O presidente do Tribunal Superior Eleitoral (TSE), Carlos Ayres Britto, defendeu nesta sexta-feira a democratização do uso da internet, durante as eleições. Ele disse que a maneira de lidar com as informações cotidianas de campanha deve, na internet, ter a mesma lógica da adotada em jornais e revistas, e não a praticada em TVs e rádios, que são concessões públicas.
"Se é possível legislativamente regular a internet, que se faça na perspectiva de jornais e revistas, onde a liberdade é maior ", disse Ayres Britto, após reunião do colégio de presidentes dos TREs, no Rio.
"Jornais e revistas não são concessão.

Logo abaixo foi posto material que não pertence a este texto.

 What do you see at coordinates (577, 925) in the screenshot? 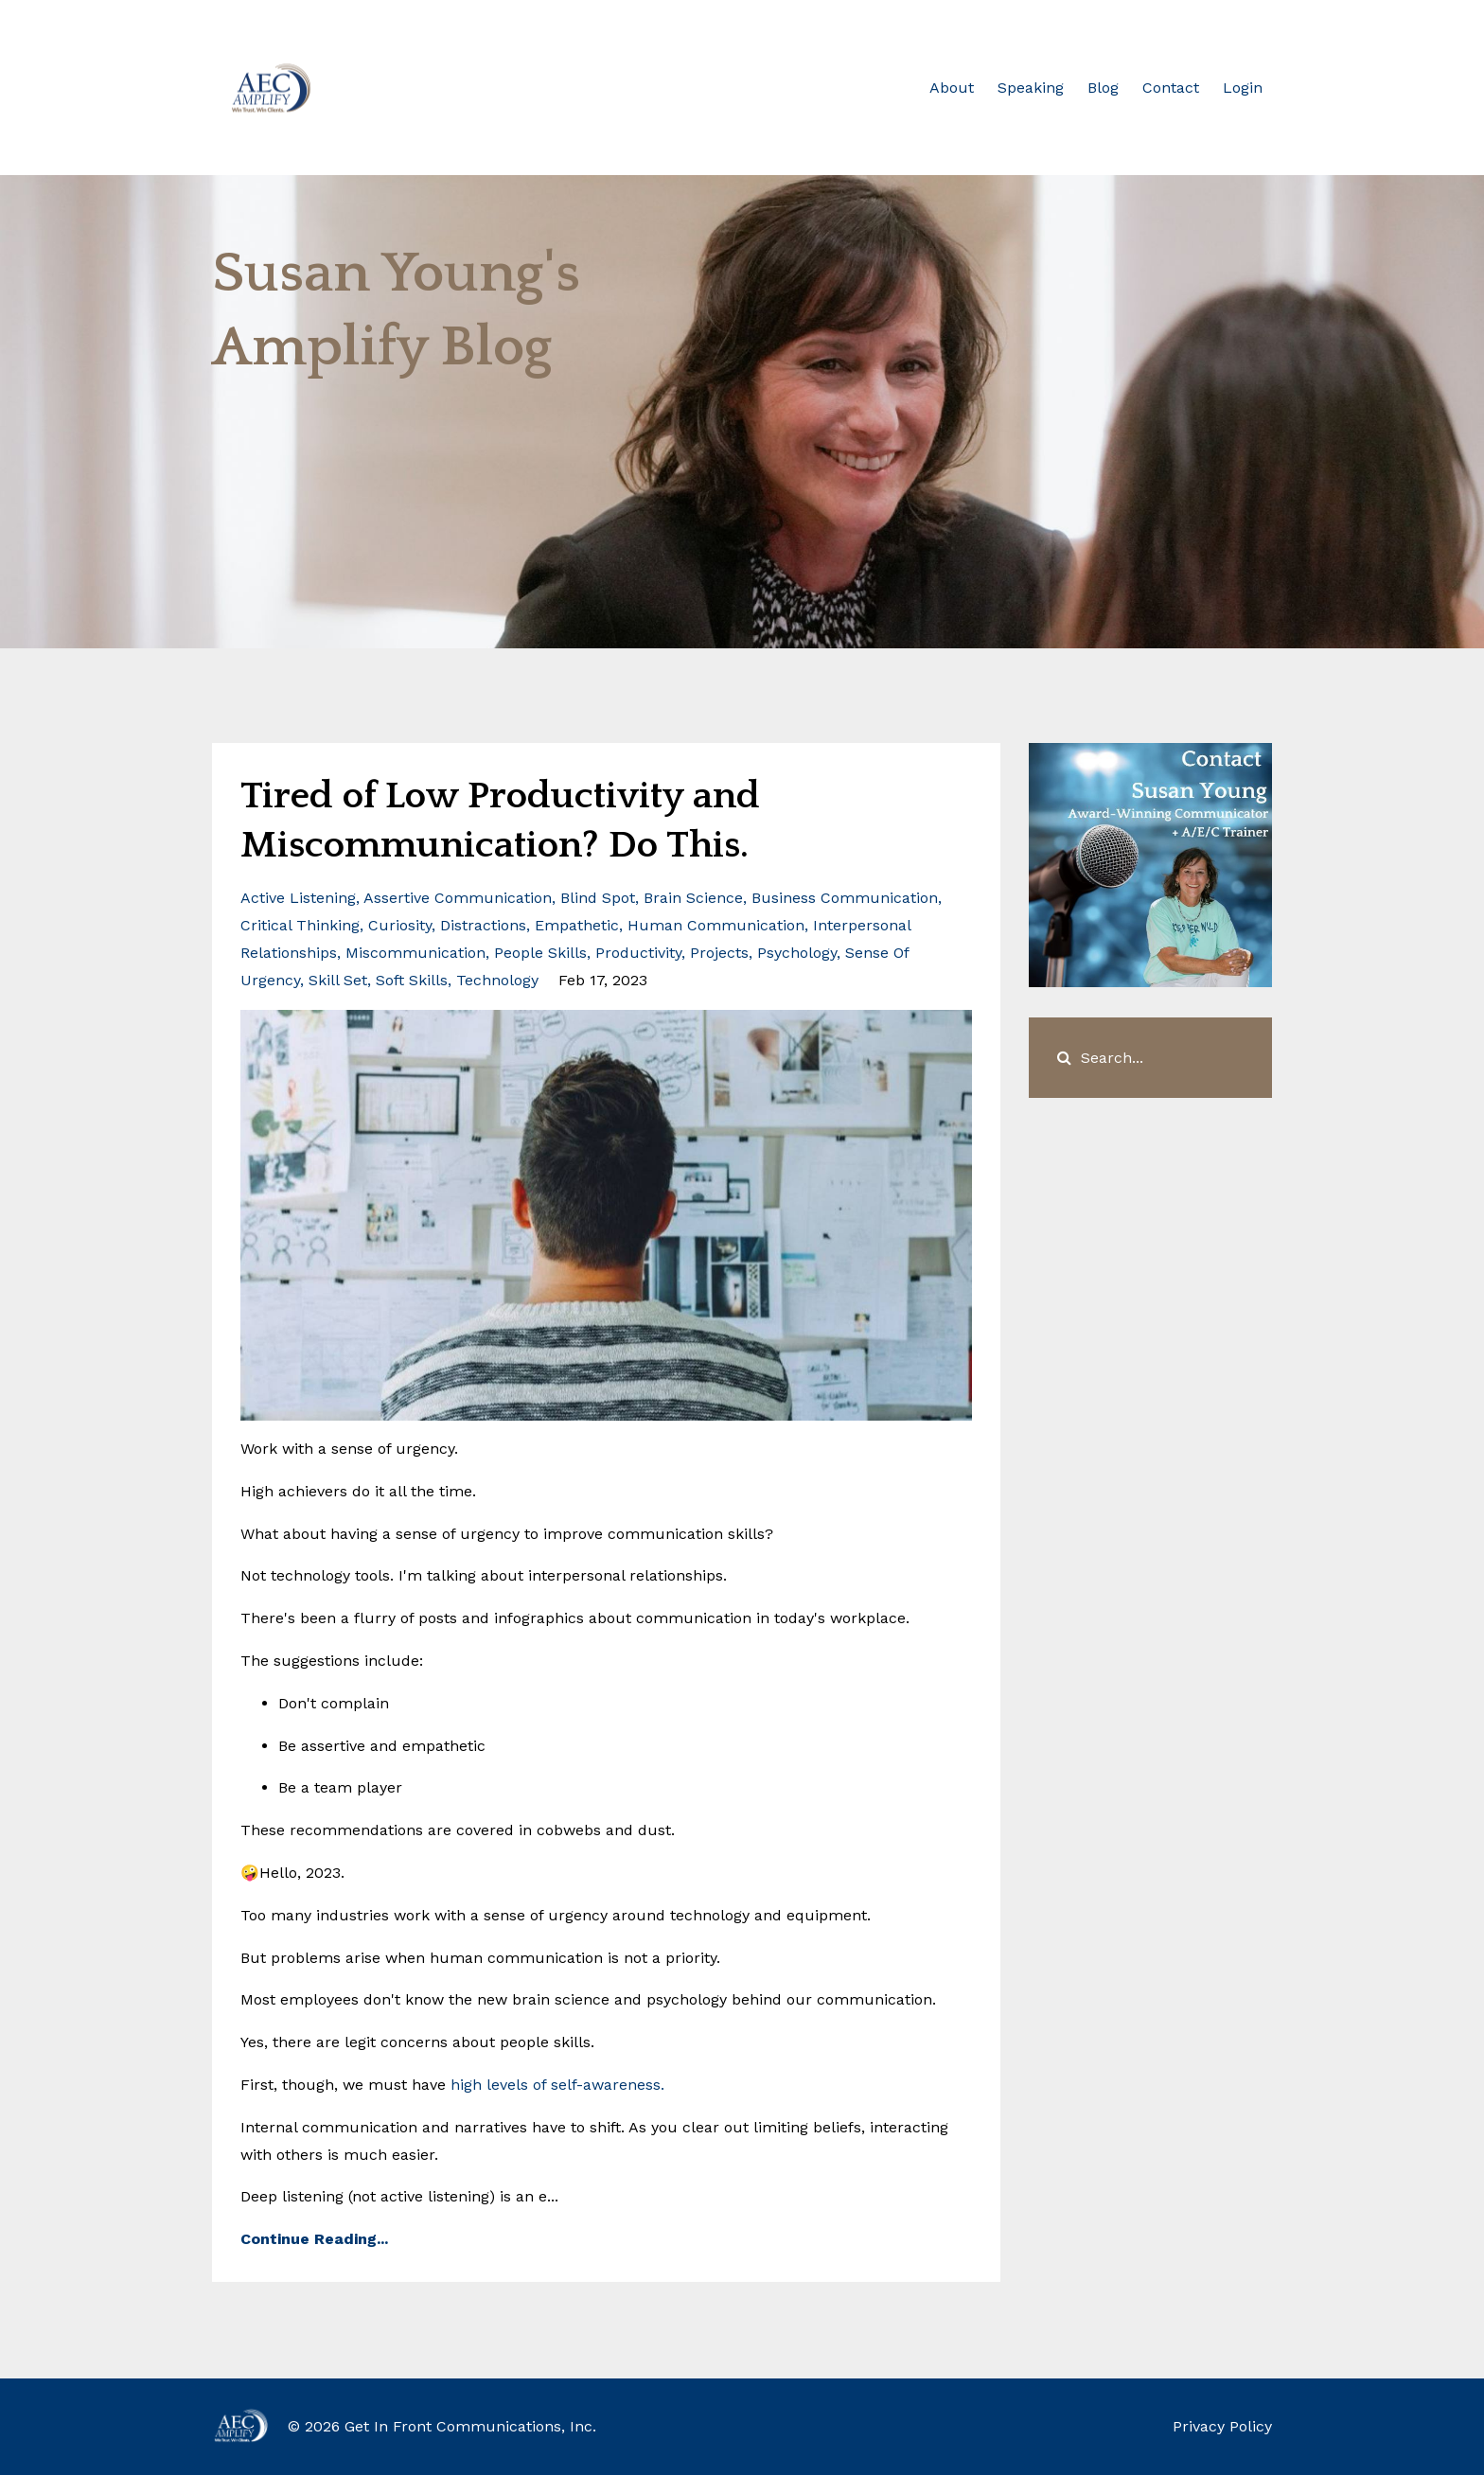 I see `empathetic` at bounding box center [577, 925].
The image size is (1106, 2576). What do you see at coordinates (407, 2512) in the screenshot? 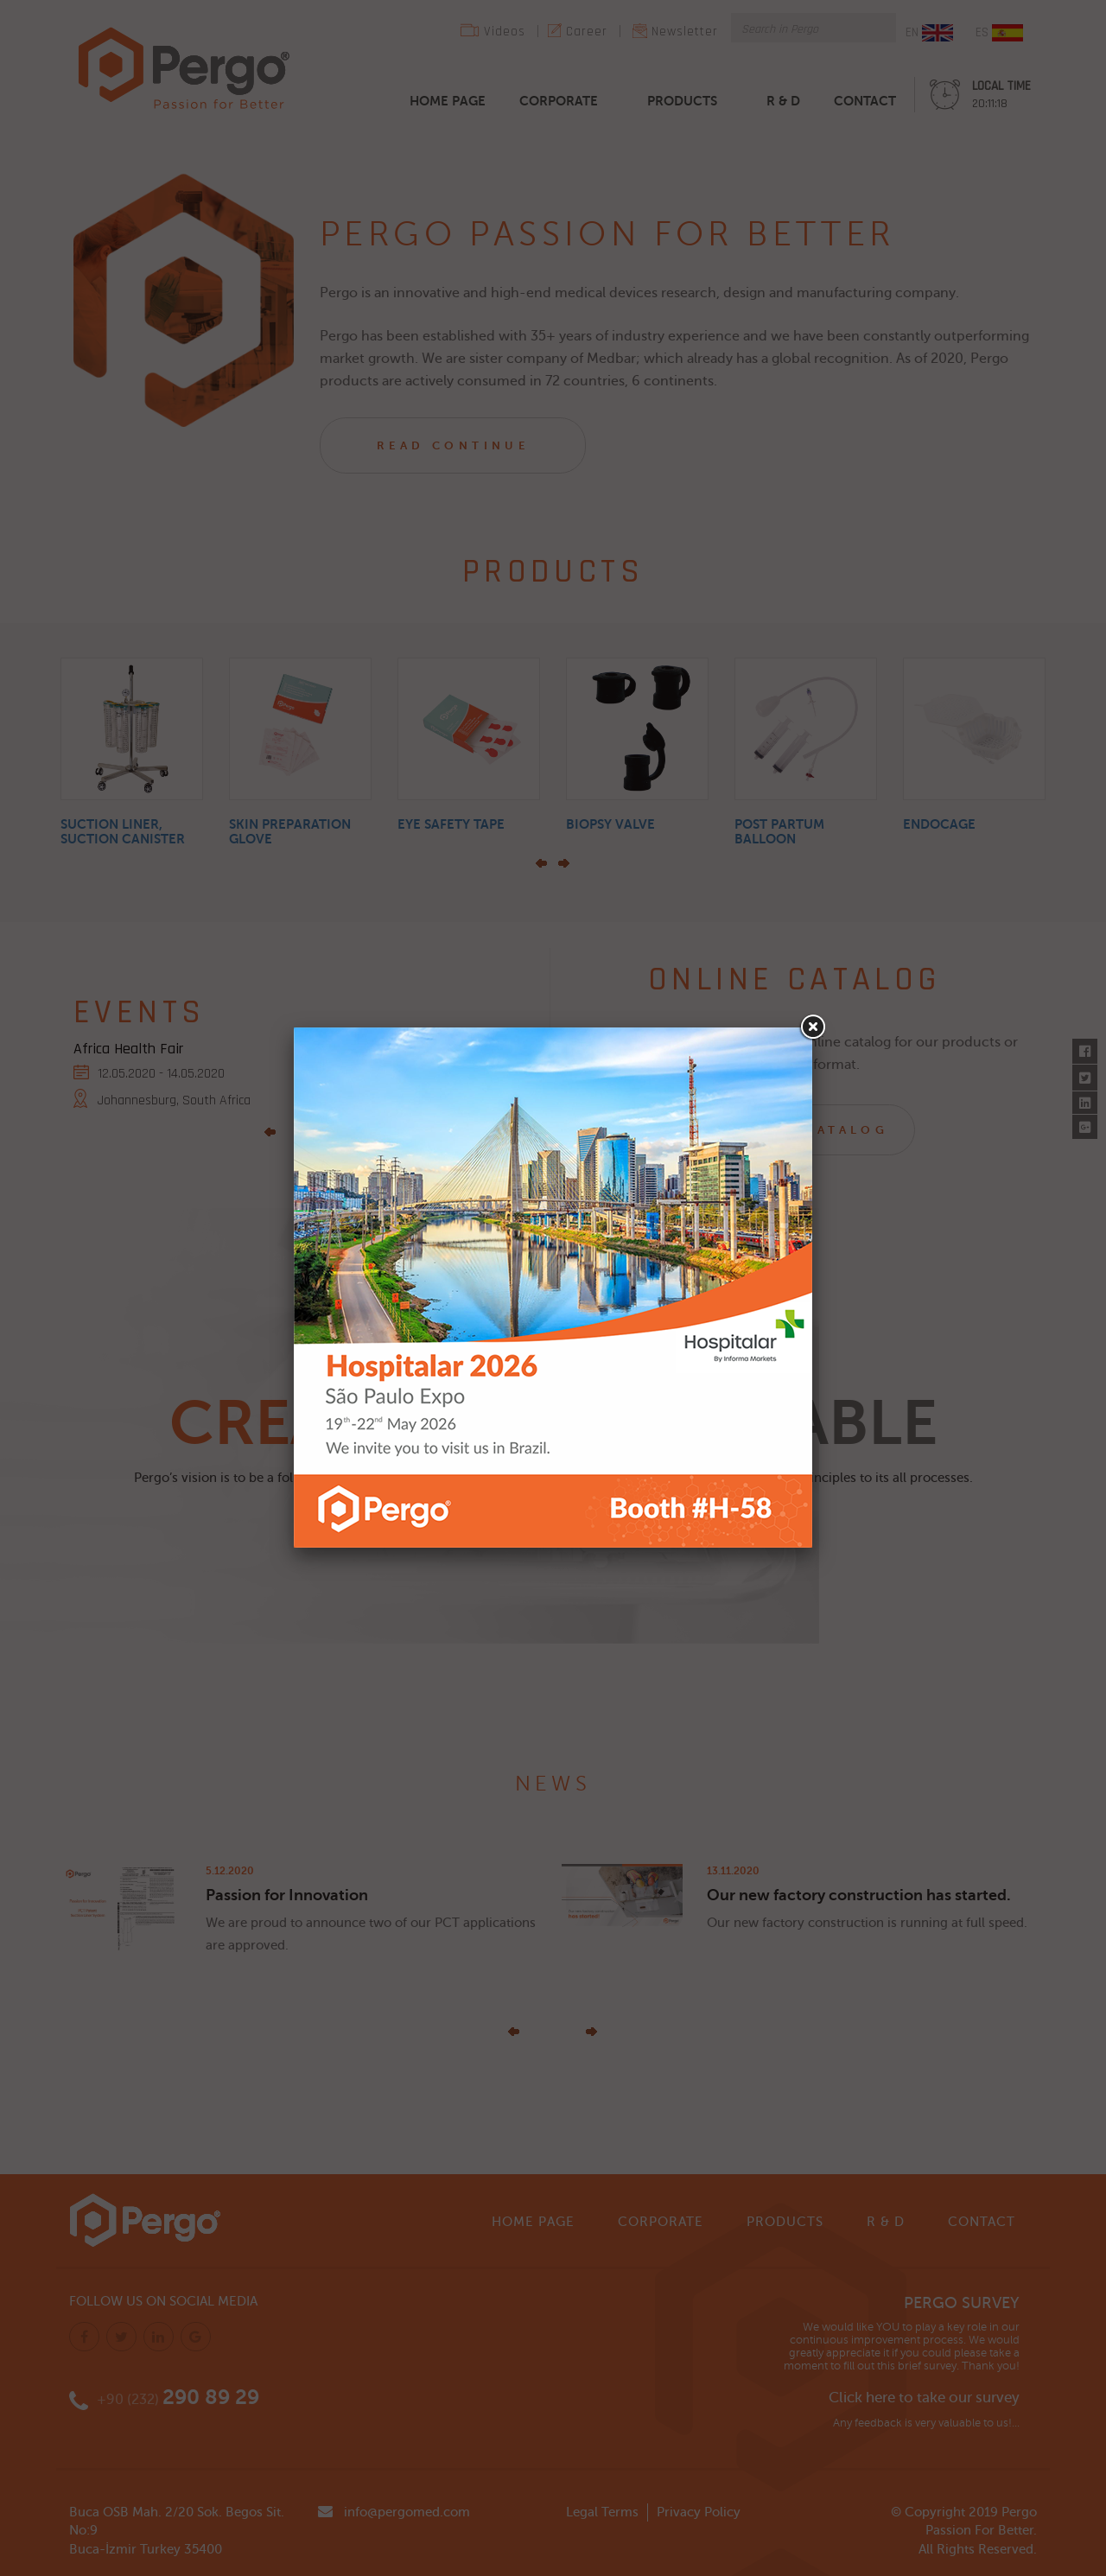 I see `info@pergomed.com` at bounding box center [407, 2512].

Não precisam de autorização do poder público para sua publicação. Têm muito mais liberdade, liberdade até total para entrevistar candidatos e pré-candidatos. Sem nenhuma censura de conteúdo. Jornais e revistas podem tomar partido em prol desse ou daquele candidato. Que a analogia então se faça com jornais e revistas, para que a internet seja usada mais à vontade. Só há motivos para se prestigiar a internet, não para se manietar, não para amordaçar a internet ", completou o ministro.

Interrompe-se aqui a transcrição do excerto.